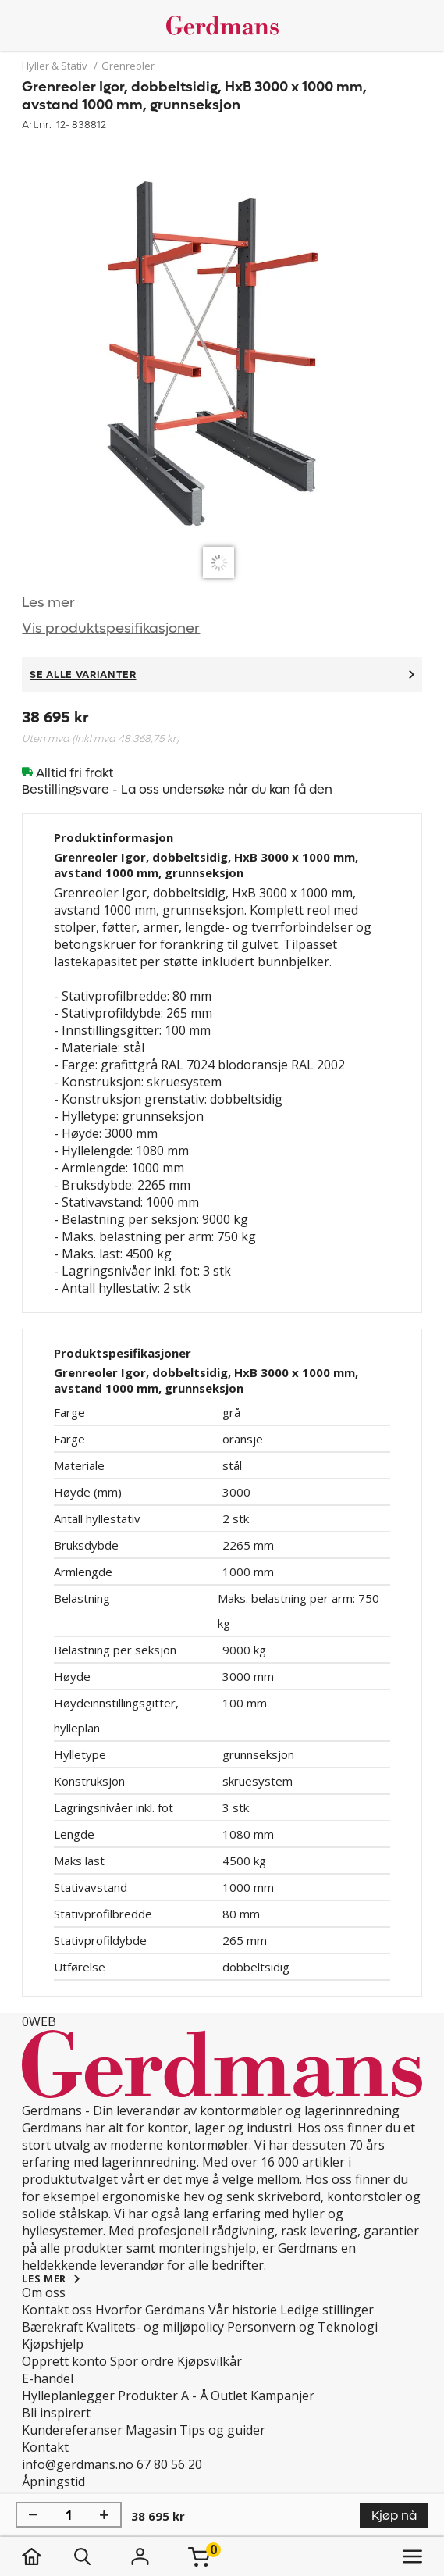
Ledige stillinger (327, 2309)
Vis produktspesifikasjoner (111, 628)
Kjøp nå (394, 2515)
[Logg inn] (139, 2556)
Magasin (151, 2430)
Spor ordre (142, 2361)
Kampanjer (282, 2395)
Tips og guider (222, 2430)
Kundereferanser (72, 2430)
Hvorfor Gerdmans (150, 2309)
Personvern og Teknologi (302, 2326)
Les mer (48, 603)
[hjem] (47, 2556)
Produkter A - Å (163, 2395)
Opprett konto (64, 2361)
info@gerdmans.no (77, 2464)
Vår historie (242, 2309)
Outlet (229, 2395)
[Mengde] (68, 2515)
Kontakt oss (57, 2309)
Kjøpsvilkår (209, 2361)
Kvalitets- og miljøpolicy (155, 2326)
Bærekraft (52, 2326)
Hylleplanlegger (68, 2395)
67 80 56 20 (169, 2464)
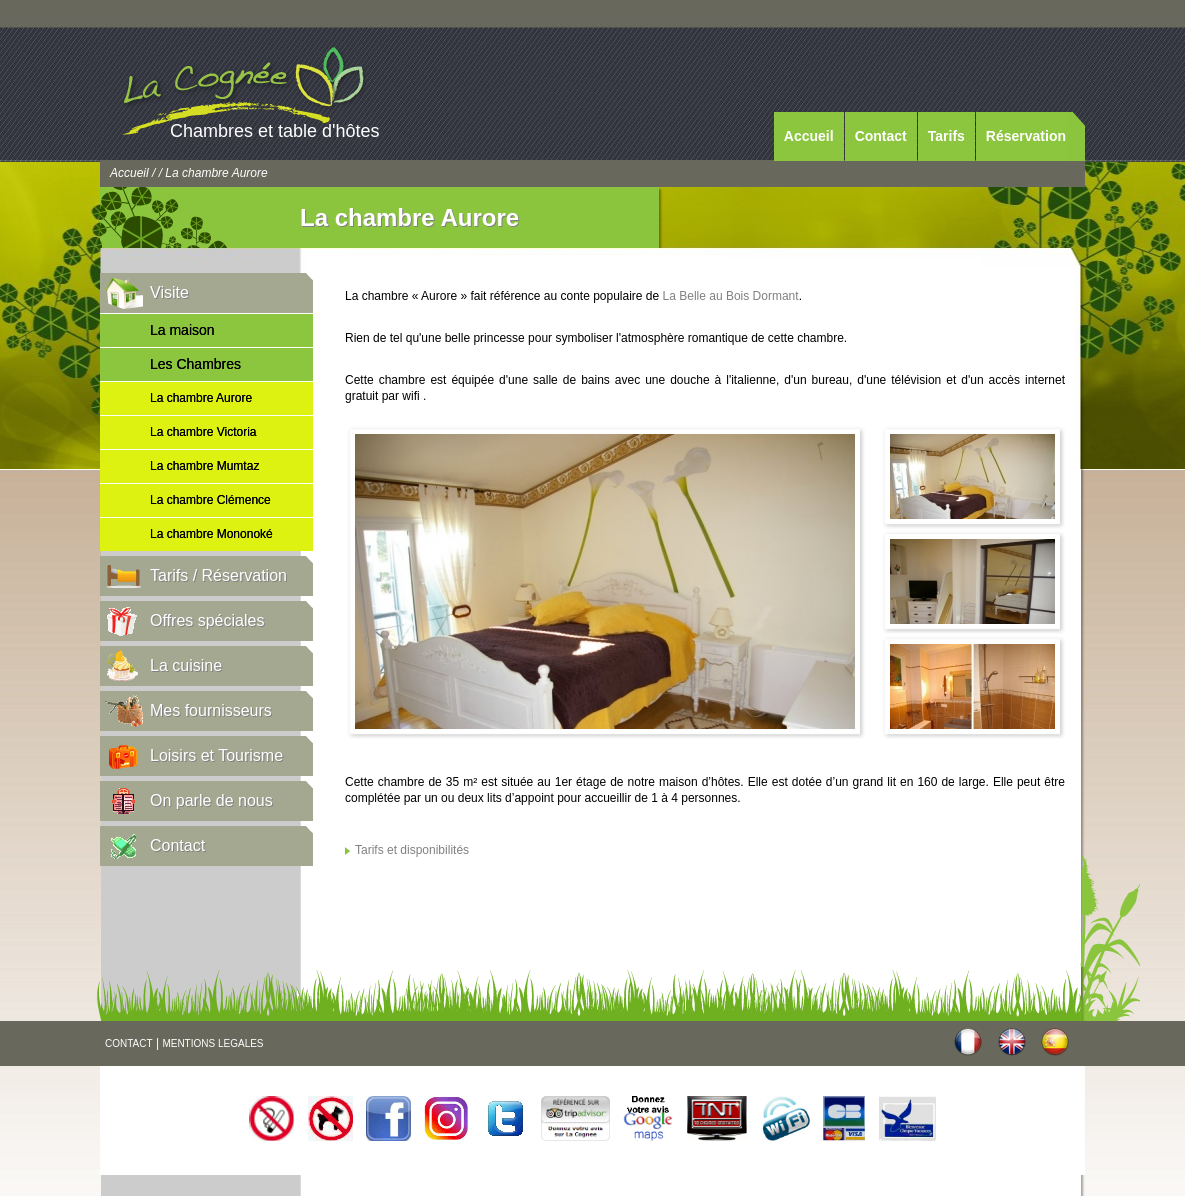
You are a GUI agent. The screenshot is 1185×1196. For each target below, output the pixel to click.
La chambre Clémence (210, 500)
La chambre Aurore (201, 398)
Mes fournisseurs (211, 710)
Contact (881, 136)
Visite (169, 292)
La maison (182, 330)
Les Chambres (195, 364)
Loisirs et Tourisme (216, 755)
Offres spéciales (207, 620)
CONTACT (129, 1043)
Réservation (1026, 136)
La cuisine (186, 665)
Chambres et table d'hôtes (275, 131)
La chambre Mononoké (211, 534)
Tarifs (946, 136)
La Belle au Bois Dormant (731, 296)
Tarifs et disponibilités (412, 850)
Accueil (809, 136)
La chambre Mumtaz (204, 466)
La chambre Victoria (203, 432)
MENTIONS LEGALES (212, 1043)
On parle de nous (211, 800)
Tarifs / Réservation (218, 575)
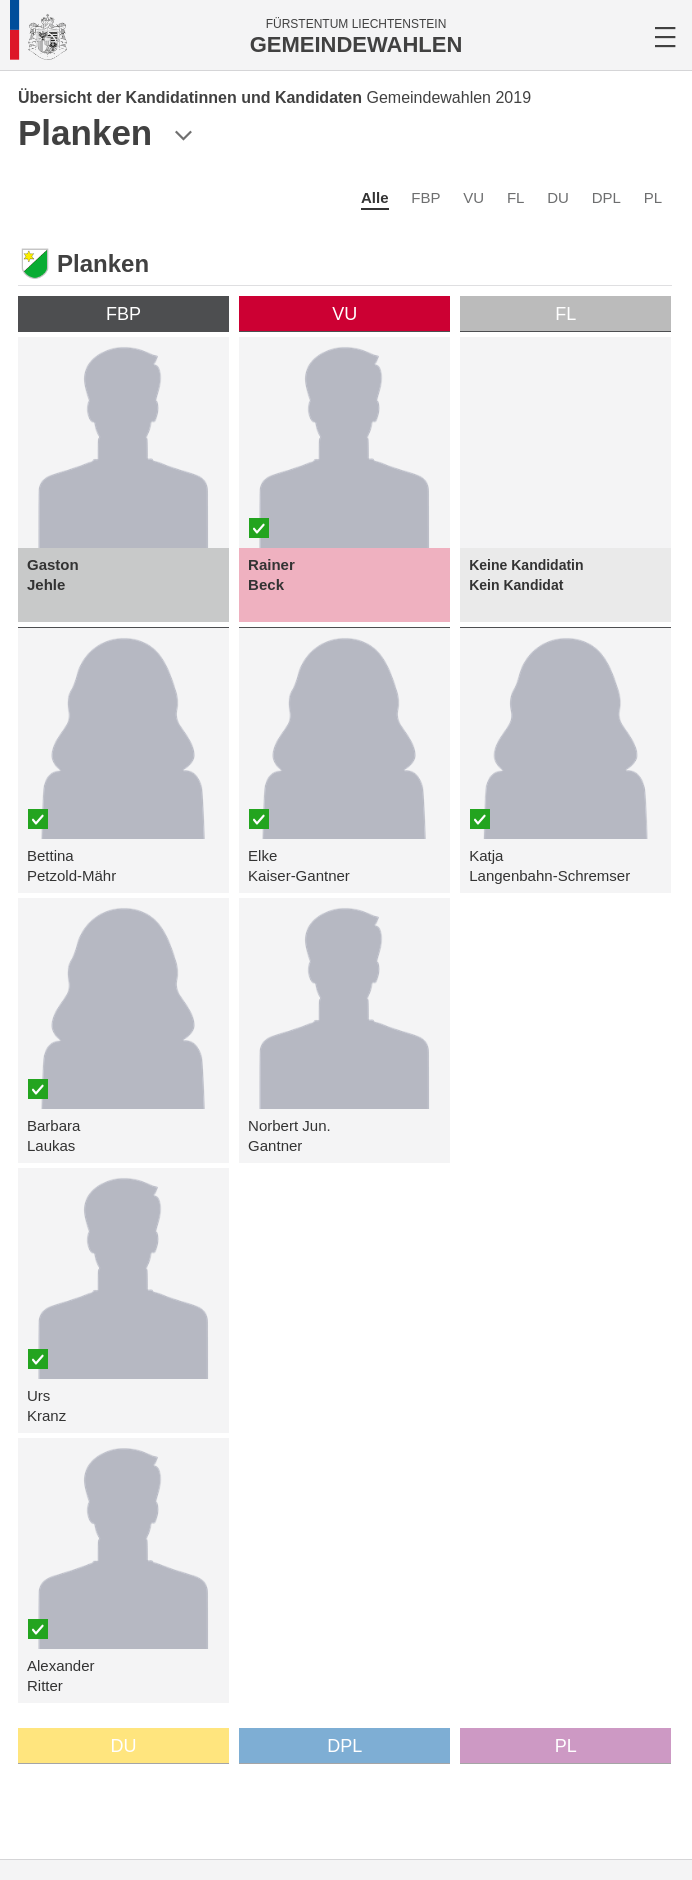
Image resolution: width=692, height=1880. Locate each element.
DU (558, 197)
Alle (375, 197)
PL (653, 197)
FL (516, 197)
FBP (425, 197)
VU (473, 197)
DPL (606, 197)
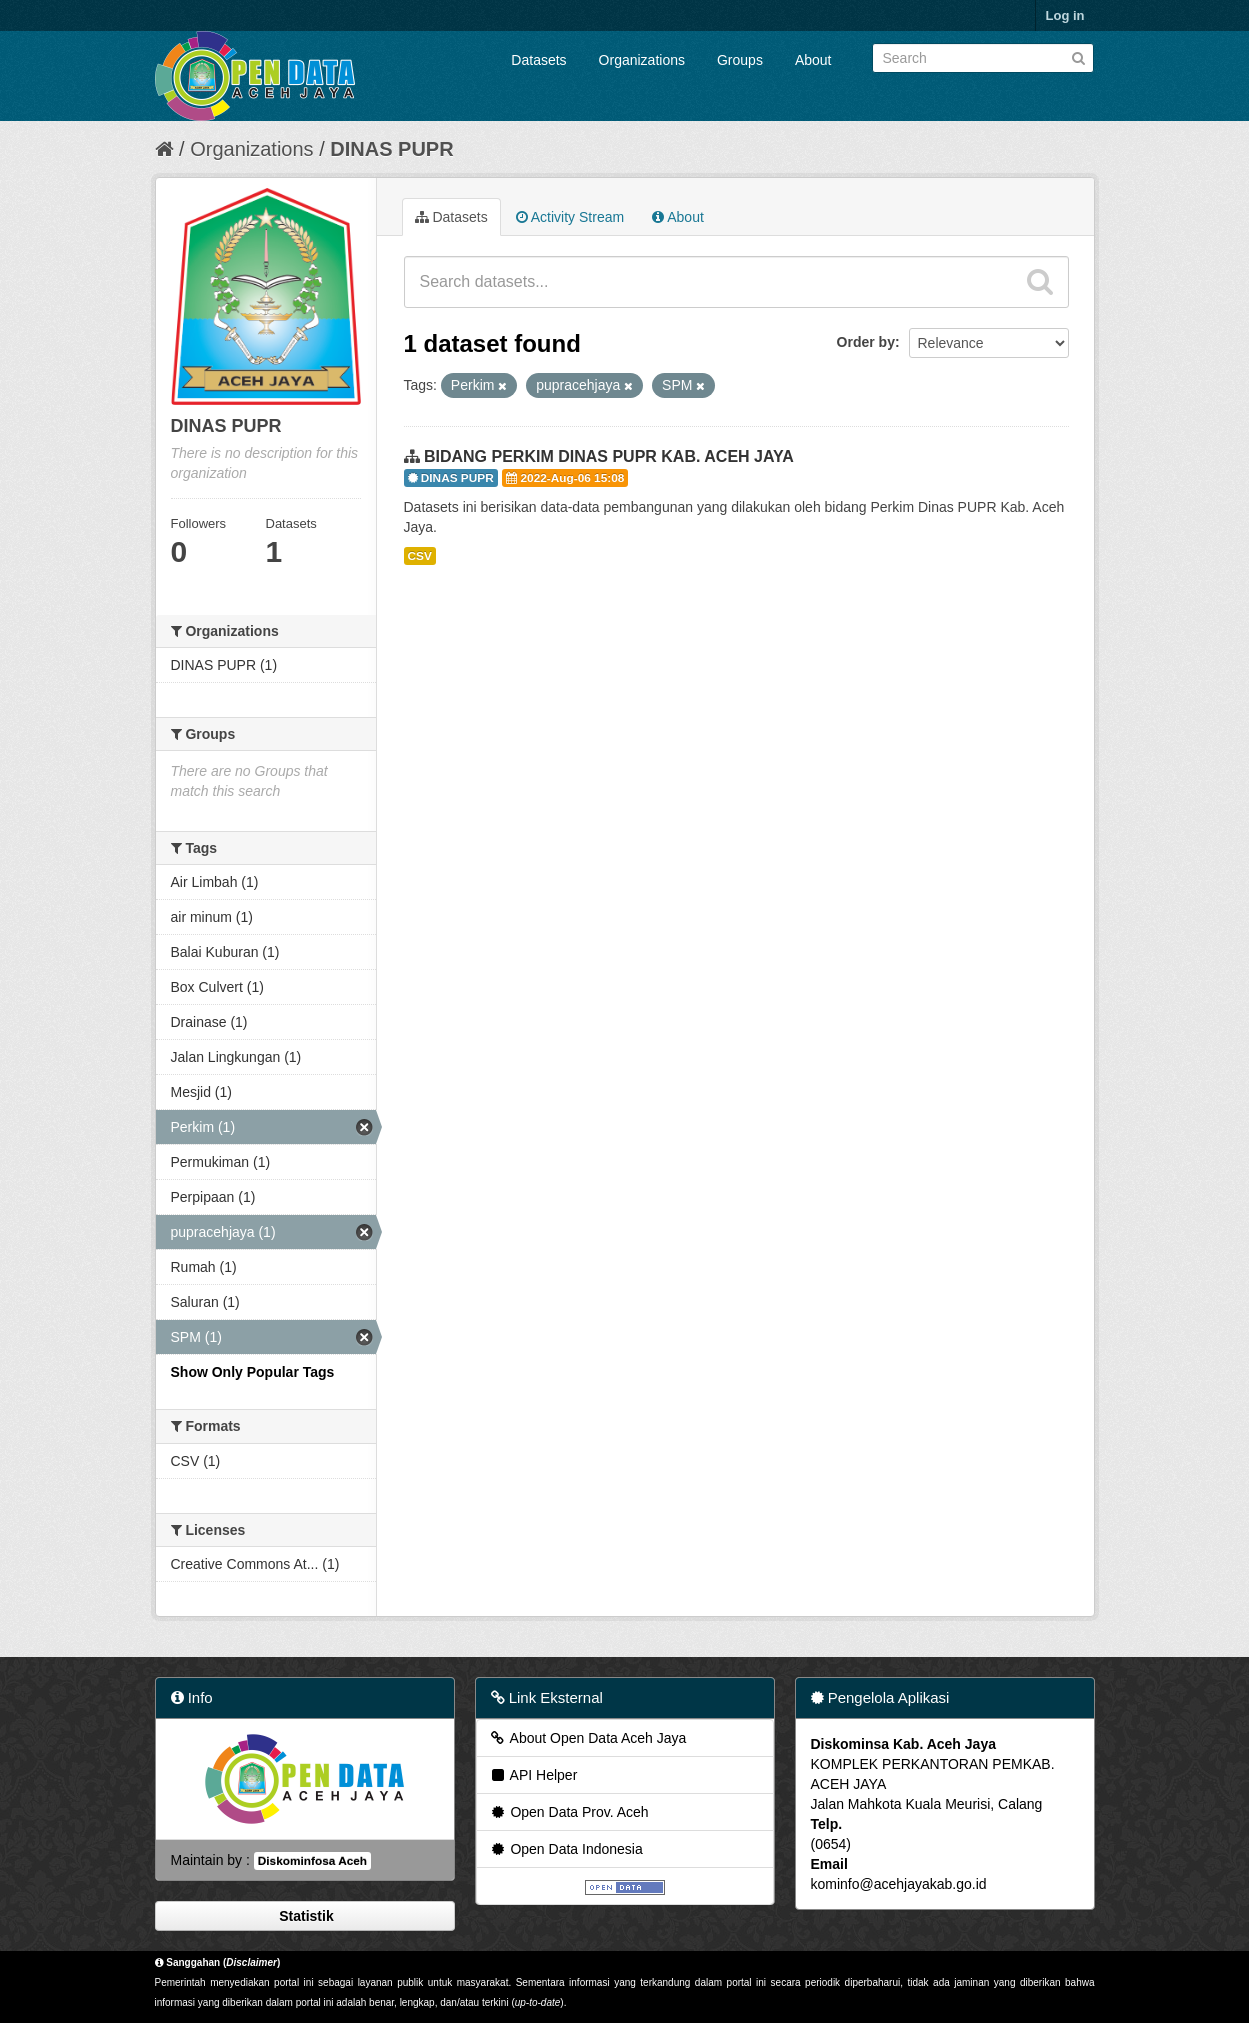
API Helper (533, 1775)
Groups (740, 60)
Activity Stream (570, 217)
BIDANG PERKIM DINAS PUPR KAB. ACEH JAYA (609, 456)
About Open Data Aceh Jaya (588, 1738)
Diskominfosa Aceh (312, 1861)
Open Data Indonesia (566, 1849)
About (813, 60)
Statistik (304, 1916)
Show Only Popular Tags (253, 1372)
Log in (1065, 15)
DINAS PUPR (391, 149)
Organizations (642, 60)
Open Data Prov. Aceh (569, 1812)
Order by (866, 342)
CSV (420, 556)
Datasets (538, 60)
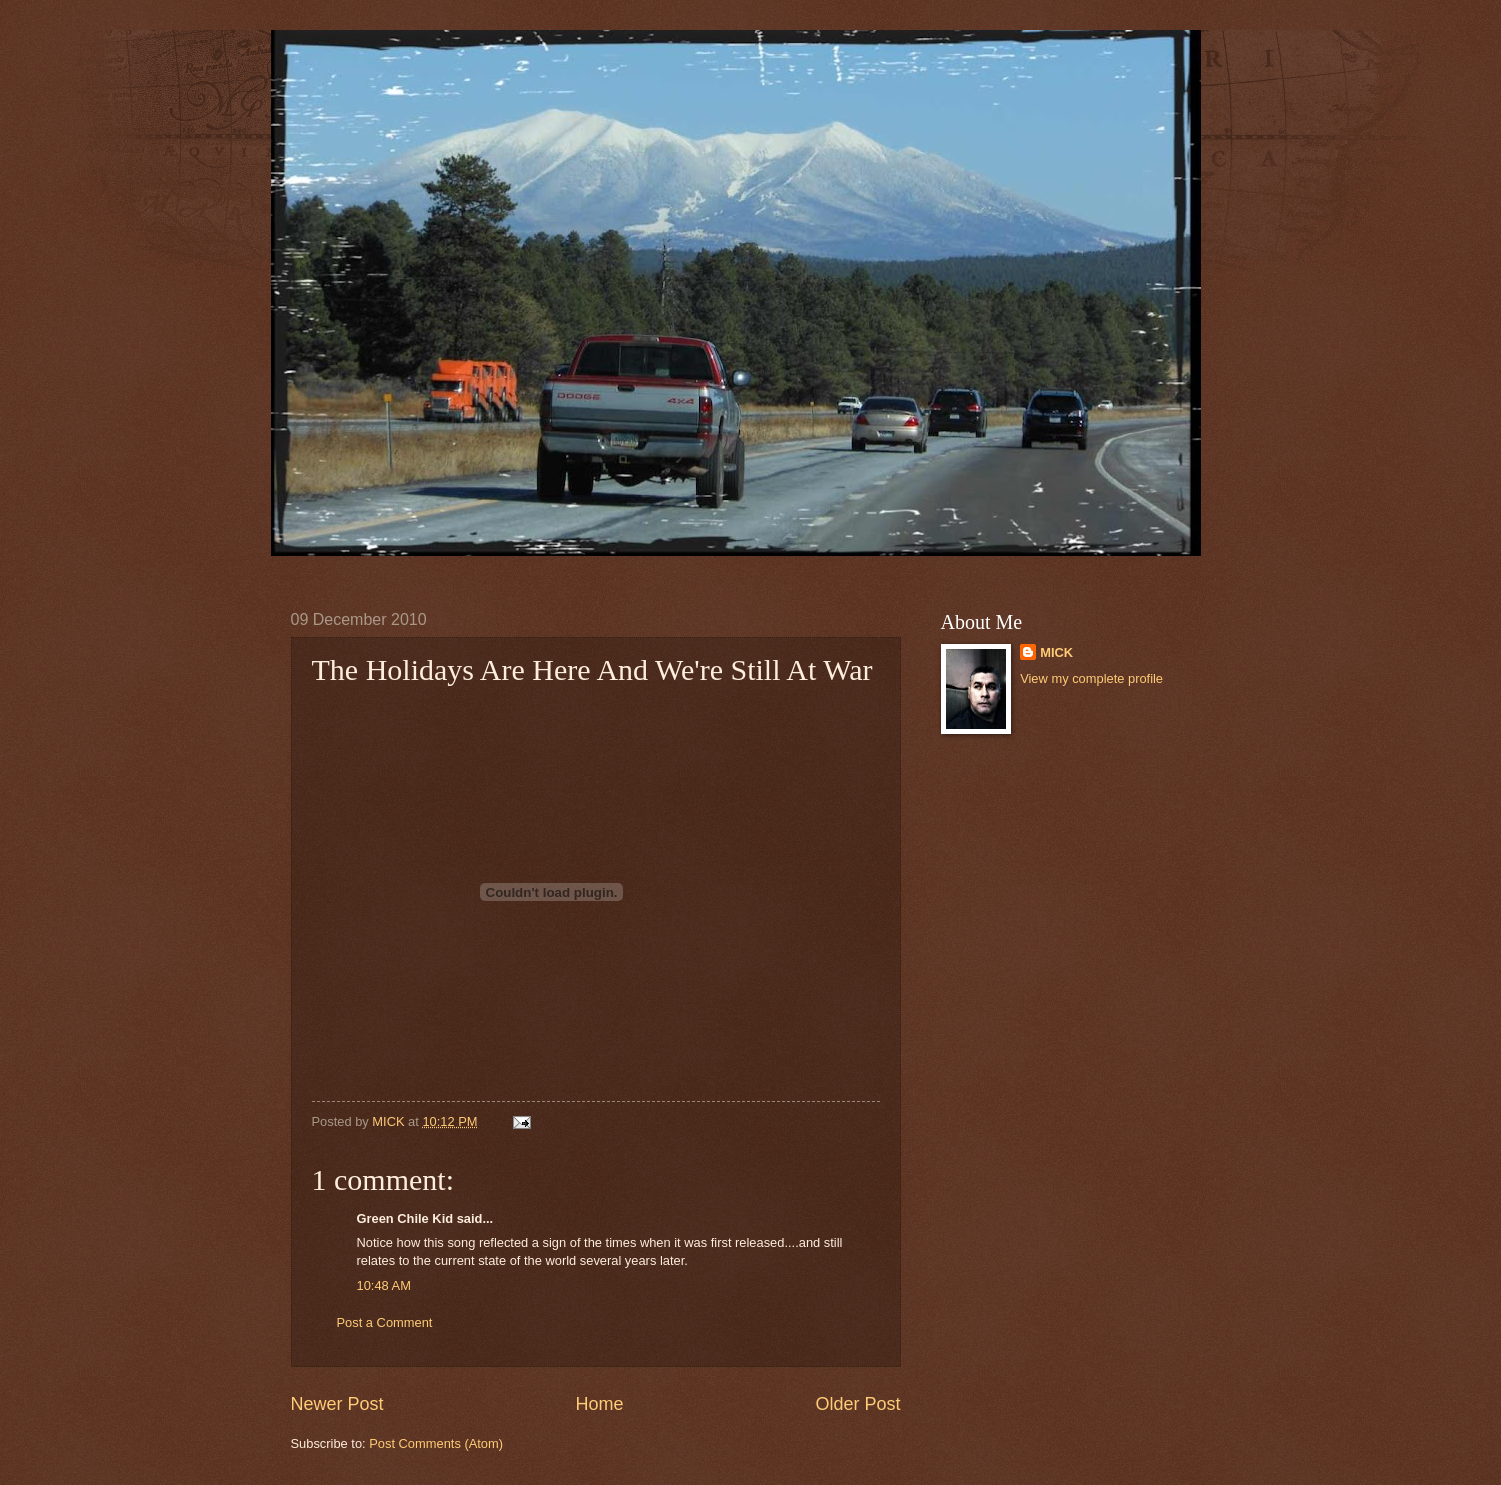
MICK (1056, 652)
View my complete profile (1091, 678)
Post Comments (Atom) (436, 1443)
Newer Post (337, 1404)
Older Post (857, 1404)
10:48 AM (384, 1285)
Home (599, 1404)
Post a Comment (385, 1322)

━━━

What you should do -> Pictures in the material above should be skipped; print exactly the lines from the one with "DU (558, 197)" through the one with "Organizations (642, 60)".

Response to this exercise ->
DU (558, 197)
Alle (375, 197)
PL (653, 197)
FL (516, 197)
FBP (425, 197)
VU (473, 197)
DPL (606, 197)
API Helper (533, 1775)
Groups (740, 60)
Activity Stream (570, 217)
BIDANG PERKIM DINAS PUPR KAB. ACEH JAYA (609, 456)
About Open Data Aceh Jaya (588, 1738)
Diskominfosa Aceh (312, 1861)
Open Data Indonesia (566, 1849)
About (813, 60)
Statistik (304, 1916)
Show Only Popular Tags (253, 1372)
Log in (1065, 15)
DINAS PUPR (391, 149)
Organizations (642, 60)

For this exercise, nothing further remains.